How to complete this task:
Below are the records; repeat exactly their lines between the line holding "7 Beiträge • Seite" and the line holding "Ergänzung seines eigenen", inclusive, skipping the pictures.

(Collected data entries)
+-------+

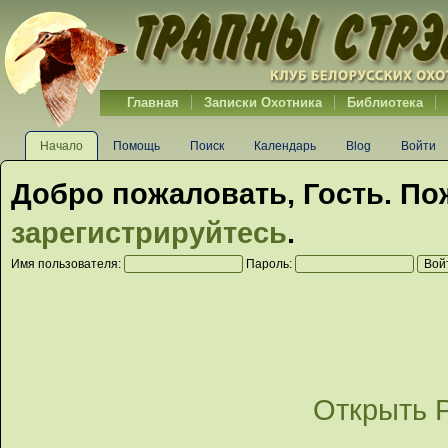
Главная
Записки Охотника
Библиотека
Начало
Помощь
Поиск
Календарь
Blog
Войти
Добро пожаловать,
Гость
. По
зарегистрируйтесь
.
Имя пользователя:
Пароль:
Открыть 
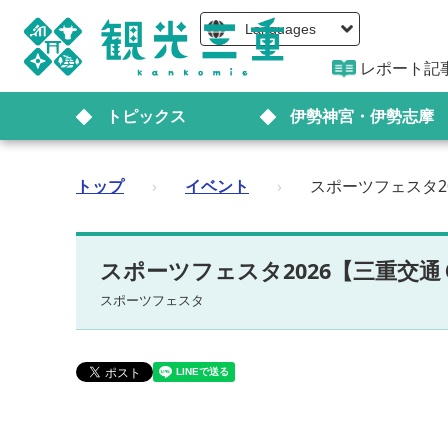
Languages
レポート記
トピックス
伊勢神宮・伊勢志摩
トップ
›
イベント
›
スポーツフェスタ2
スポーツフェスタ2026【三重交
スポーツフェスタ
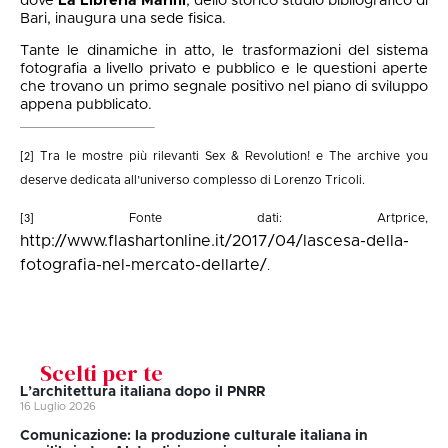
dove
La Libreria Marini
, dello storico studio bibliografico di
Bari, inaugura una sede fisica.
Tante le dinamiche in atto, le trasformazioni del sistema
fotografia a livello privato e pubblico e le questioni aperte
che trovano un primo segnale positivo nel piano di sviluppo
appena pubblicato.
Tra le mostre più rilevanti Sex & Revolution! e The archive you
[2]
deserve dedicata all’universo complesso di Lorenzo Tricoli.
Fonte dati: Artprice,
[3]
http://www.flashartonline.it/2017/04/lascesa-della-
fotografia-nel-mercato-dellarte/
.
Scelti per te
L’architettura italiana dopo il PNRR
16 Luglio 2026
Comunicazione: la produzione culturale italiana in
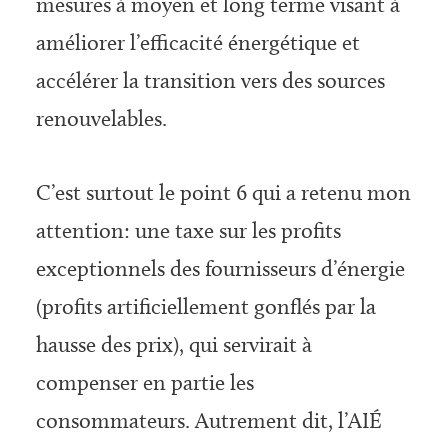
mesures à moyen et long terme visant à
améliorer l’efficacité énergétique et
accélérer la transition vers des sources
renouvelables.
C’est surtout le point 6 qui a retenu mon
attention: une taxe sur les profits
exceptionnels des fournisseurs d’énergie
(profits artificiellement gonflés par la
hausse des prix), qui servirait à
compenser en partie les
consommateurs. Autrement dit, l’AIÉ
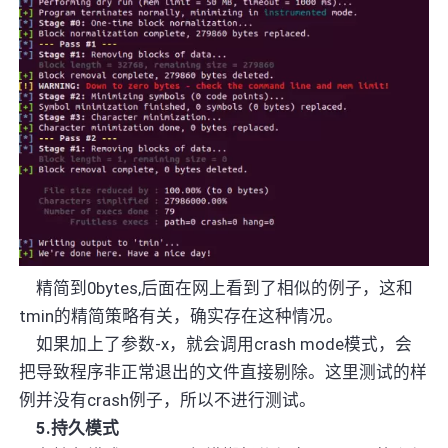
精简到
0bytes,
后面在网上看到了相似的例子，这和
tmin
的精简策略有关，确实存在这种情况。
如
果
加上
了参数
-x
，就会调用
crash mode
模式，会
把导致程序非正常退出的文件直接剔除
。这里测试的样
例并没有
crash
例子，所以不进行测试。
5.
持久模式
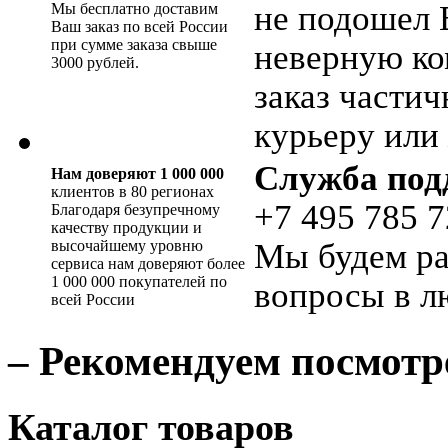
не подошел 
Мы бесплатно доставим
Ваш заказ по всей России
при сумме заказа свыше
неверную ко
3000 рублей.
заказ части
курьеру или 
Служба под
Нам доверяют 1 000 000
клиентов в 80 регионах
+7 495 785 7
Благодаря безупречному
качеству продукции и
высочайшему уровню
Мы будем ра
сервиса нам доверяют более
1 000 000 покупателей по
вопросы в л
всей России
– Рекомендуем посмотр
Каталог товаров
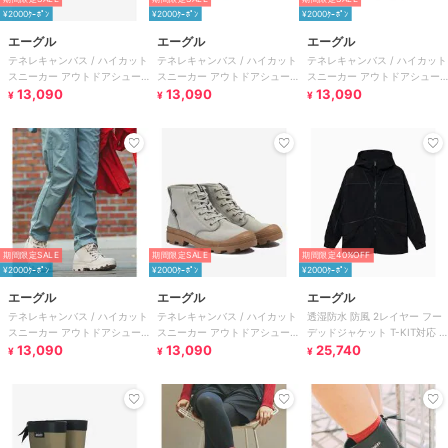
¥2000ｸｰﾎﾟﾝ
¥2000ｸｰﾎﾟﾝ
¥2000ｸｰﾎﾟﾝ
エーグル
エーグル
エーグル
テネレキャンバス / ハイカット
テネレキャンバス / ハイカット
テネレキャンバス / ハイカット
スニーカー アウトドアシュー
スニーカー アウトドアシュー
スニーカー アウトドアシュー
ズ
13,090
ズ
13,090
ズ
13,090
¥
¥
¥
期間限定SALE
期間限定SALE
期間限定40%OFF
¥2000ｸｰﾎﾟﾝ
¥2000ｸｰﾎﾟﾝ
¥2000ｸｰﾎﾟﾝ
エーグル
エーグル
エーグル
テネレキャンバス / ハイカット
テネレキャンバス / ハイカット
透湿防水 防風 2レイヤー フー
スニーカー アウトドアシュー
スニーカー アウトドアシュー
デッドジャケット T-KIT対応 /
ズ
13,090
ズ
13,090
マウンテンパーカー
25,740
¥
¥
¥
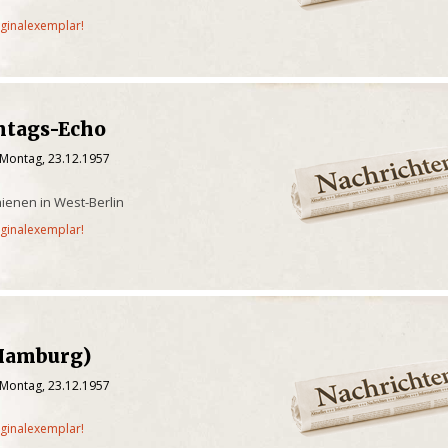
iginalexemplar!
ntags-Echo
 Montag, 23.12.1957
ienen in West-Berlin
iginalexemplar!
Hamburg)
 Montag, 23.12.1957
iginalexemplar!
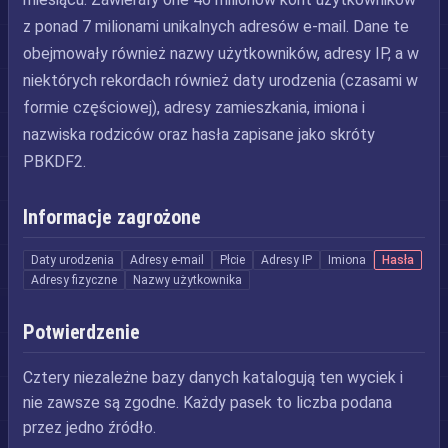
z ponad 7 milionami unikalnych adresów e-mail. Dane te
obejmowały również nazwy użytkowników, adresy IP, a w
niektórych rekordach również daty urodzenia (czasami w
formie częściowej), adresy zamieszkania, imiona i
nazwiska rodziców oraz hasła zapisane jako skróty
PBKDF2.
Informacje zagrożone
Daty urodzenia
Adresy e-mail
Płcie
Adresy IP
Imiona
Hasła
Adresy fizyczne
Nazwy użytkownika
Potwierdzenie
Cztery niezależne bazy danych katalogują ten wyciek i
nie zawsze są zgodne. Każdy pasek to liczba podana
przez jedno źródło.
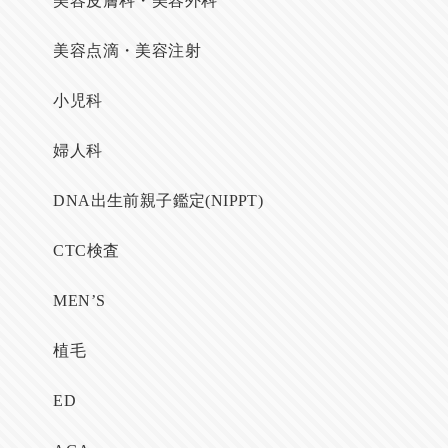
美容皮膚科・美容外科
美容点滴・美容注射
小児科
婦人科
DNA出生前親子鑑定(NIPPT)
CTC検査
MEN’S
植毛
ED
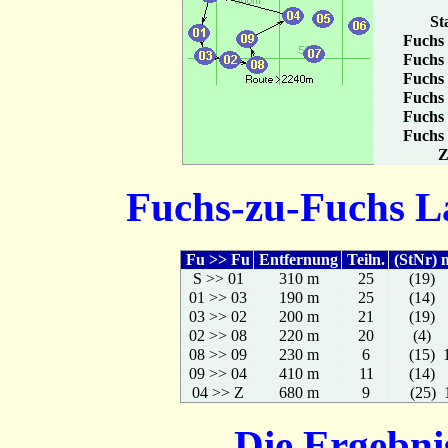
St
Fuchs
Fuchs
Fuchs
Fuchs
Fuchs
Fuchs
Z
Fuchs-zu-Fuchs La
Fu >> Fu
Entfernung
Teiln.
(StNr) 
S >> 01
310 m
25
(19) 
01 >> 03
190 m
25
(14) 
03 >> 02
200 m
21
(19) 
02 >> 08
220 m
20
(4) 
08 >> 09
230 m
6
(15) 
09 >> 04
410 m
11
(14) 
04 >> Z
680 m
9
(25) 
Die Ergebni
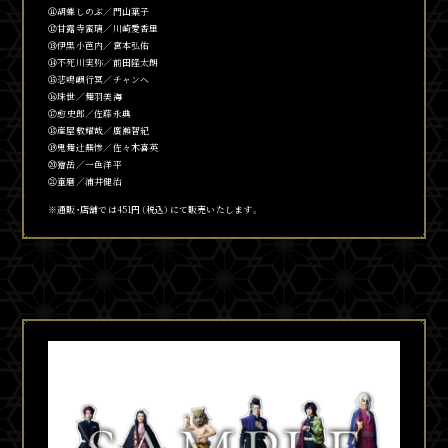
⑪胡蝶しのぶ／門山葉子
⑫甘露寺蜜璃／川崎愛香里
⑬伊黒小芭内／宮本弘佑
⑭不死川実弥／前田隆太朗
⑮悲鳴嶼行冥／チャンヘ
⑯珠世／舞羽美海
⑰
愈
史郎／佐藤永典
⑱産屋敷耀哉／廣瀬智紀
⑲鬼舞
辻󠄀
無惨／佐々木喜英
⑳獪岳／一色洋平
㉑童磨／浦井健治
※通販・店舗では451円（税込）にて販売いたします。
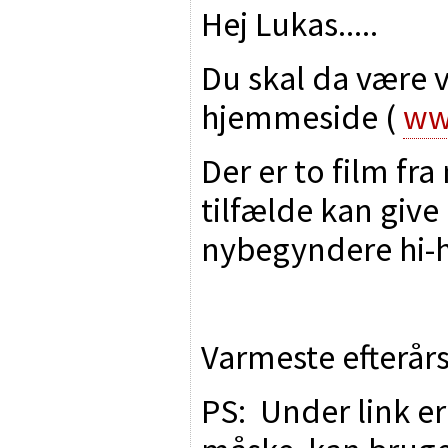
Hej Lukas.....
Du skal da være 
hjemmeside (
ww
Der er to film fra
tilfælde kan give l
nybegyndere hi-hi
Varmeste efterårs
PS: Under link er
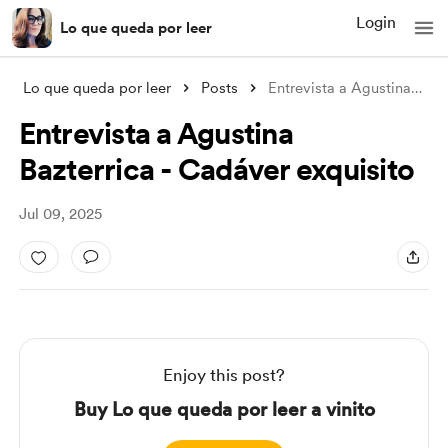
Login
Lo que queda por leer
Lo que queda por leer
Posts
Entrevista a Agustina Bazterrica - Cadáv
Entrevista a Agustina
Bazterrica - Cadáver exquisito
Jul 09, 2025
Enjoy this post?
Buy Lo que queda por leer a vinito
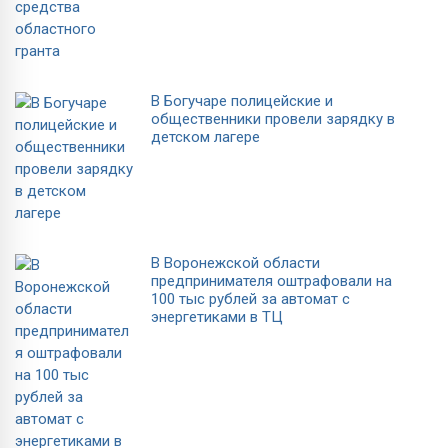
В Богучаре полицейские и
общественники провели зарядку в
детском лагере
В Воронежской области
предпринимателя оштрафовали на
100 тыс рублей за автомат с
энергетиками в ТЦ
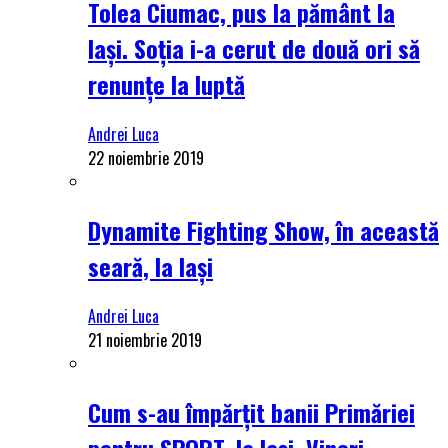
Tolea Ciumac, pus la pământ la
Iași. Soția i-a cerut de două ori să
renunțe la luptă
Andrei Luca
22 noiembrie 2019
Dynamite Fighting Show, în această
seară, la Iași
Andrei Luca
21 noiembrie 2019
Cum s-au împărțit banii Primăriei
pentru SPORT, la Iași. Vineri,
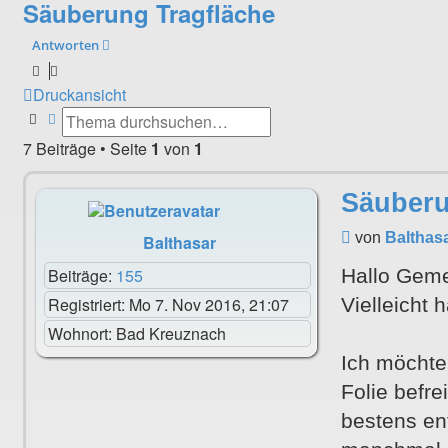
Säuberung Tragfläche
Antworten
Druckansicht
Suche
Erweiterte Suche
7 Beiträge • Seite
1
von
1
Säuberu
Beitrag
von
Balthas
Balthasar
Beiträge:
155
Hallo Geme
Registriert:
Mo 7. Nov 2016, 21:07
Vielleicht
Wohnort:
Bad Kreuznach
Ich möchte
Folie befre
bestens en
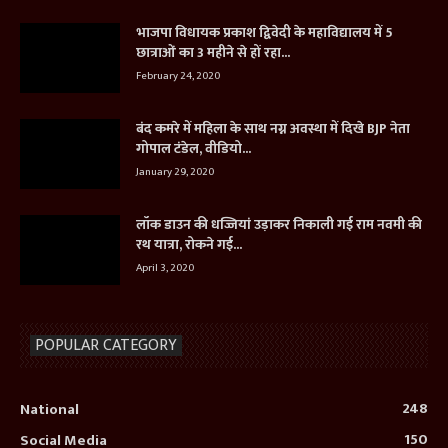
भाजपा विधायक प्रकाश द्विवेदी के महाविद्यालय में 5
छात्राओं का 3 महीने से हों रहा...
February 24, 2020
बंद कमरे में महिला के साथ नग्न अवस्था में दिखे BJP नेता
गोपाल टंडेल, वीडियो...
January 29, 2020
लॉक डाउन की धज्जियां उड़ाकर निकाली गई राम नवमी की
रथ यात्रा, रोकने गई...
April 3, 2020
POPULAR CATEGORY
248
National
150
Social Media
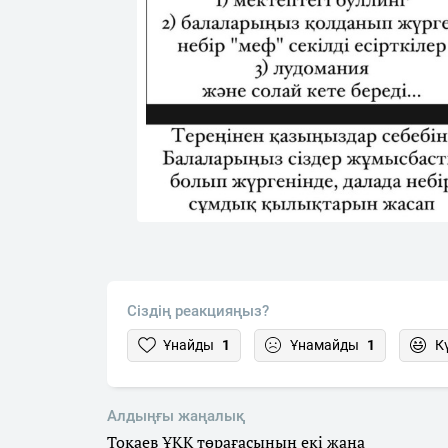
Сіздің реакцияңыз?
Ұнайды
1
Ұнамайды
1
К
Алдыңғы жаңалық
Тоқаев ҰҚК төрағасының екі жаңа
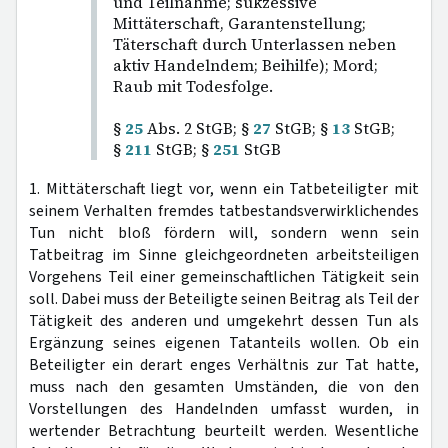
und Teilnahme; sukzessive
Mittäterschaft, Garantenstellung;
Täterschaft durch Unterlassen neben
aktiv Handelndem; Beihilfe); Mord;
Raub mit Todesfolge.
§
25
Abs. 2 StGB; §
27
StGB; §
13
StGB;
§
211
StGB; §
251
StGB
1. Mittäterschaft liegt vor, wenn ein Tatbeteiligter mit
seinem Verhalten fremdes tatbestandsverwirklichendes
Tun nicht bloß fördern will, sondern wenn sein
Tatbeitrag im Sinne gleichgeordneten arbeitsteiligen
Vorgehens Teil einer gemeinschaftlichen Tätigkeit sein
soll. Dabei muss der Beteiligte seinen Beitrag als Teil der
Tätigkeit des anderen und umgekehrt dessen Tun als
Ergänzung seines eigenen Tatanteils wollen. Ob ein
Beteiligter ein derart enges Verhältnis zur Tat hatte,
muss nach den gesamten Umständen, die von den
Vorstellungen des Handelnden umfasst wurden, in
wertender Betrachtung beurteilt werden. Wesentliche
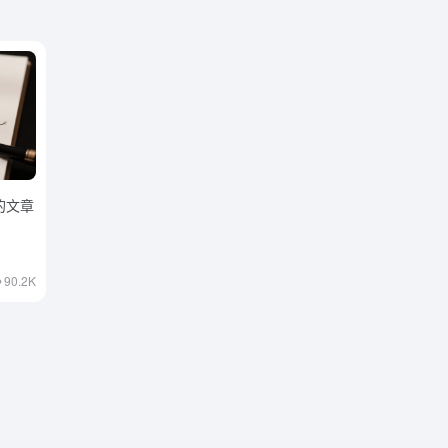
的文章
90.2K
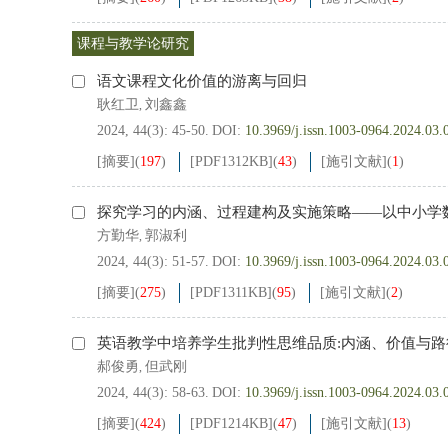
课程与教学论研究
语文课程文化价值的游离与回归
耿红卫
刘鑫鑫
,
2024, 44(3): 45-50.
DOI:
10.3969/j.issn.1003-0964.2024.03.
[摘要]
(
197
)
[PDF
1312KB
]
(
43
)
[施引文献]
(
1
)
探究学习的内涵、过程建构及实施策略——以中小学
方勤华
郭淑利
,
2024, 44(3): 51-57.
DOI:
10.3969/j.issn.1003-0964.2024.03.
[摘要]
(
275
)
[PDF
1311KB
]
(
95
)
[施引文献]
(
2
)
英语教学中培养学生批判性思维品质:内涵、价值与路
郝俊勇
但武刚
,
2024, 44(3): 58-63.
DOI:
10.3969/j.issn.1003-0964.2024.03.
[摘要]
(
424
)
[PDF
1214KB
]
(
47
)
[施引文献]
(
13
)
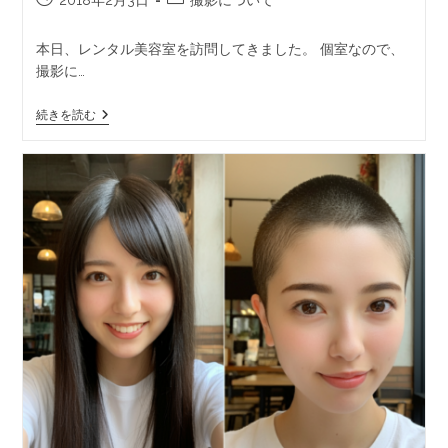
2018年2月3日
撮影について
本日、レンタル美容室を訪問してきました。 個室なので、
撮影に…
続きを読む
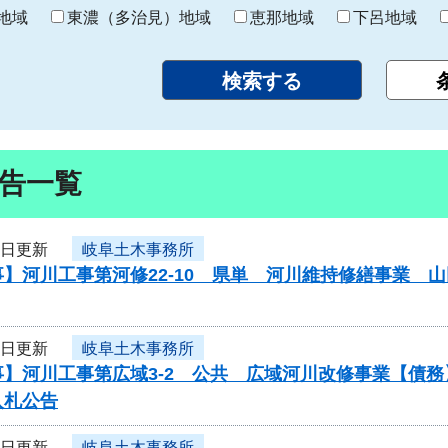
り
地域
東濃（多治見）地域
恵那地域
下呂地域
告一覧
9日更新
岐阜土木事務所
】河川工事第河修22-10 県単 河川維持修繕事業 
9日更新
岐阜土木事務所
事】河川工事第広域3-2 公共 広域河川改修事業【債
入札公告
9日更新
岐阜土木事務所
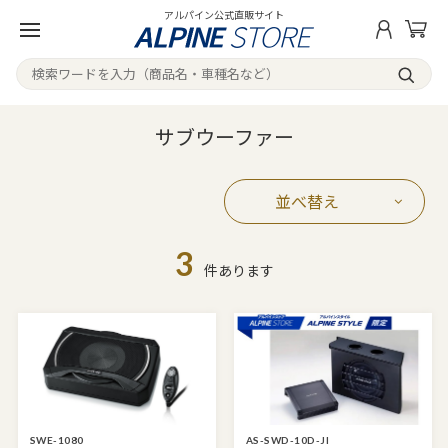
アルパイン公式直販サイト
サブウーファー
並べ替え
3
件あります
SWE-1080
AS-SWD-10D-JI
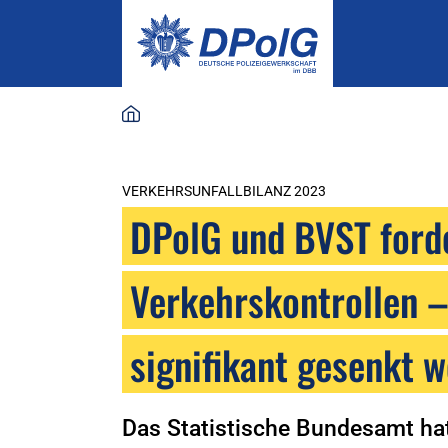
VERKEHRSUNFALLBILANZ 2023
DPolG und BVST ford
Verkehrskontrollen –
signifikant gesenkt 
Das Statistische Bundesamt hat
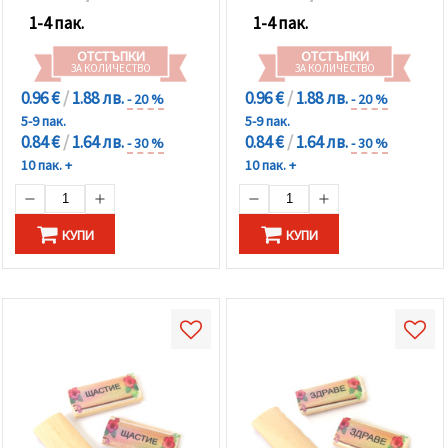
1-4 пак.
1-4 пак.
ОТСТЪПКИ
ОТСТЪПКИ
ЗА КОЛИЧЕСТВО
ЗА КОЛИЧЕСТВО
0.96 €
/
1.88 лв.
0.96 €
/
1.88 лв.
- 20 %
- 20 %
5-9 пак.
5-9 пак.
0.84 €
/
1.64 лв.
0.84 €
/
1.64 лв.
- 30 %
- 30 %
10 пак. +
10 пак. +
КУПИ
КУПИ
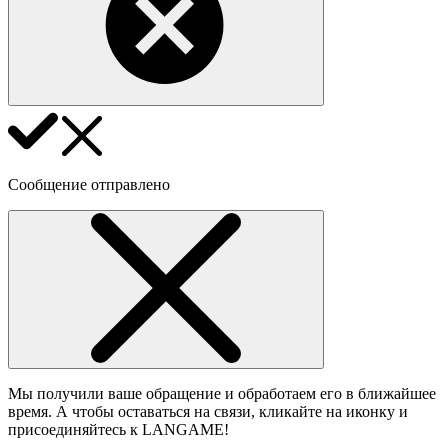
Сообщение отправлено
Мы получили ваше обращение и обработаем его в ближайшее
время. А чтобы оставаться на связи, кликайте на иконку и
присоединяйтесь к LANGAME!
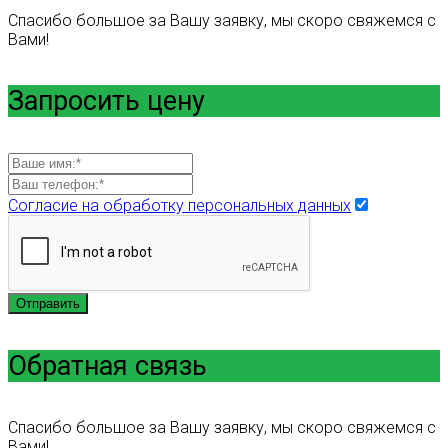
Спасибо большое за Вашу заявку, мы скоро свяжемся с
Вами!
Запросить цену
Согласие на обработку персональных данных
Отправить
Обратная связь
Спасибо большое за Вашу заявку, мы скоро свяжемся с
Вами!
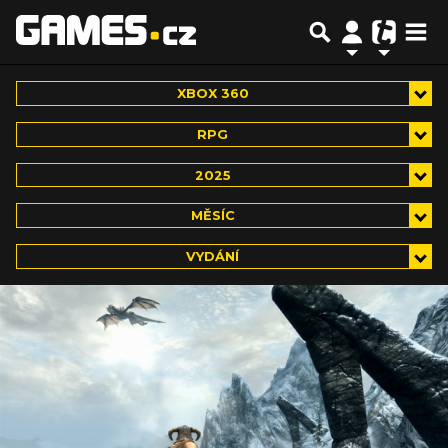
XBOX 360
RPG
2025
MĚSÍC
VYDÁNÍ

+-------+

Task response:
7 Beiträge • Seite
1
von
1
Säuberu
Beitrag
von
Balthas
Balthasar
Beiträge:
155
Hallo Geme
Registriert:
Mo 7. Nov 2016, 21:07
Vielleicht
Wohnort:
Bad Kreuznach
Ich möchte
Folie befre
bestens en
भाजपा विधायक प्रकाश द्विवेदी के महाविद्यालय में 5
छात्राओं का 3 महीने से हों रहा...
February 24, 2020
बंद कमरे में महिला के साथ नग्न अवस्था में दिखे BJP नेता
गोपाल टंडेल, वीडियो...
January 29, 2020
लॉक डाउन की धज्जियां उड़ाकर निकाली गई राम नवमी की
रथ यात्रा, रोकने गई...
April 3, 2020
POPULAR CATEGORY
248
National
150
Social Media
Сіздің реакцияңыз?
Ұнайды
1
Ұнамайды
1
К
Алдыңғы жаңалық
Тоқаев ҰҚК төрағасының екі жаңа
und Teilnahme; sukzessive
Mittäterschaft, Garantenstellung;
Täterschaft durch Unterlassen neben
aktiv Handelndem; Beihilfe); Mord;
Raub mit Todesfolge.
§
25
Abs. 2 StGB; §
27
StGB; §
13
StGB;
§
211
StGB; §
251
StGB
1. Mittäterschaft liegt vor, wenn ein Tatbeteiligter mit
seinem Verhalten fremdes tatbestandsverwirklichendes
Tun nicht bloß fördern will, sondern wenn sein
Tatbeitrag im Sinne gleichgeordneten arbeitsteiligen
Vorgehens Teil einer gemeinschaftlichen Tätigkeit sein
soll. Dabei muss der Beteiligte seinen Beitrag als Teil der
Tätigkeit des anderen und umgekehrt dessen Tun als
Ergänzung seines eigenen Tatanteils wollen. Ob ein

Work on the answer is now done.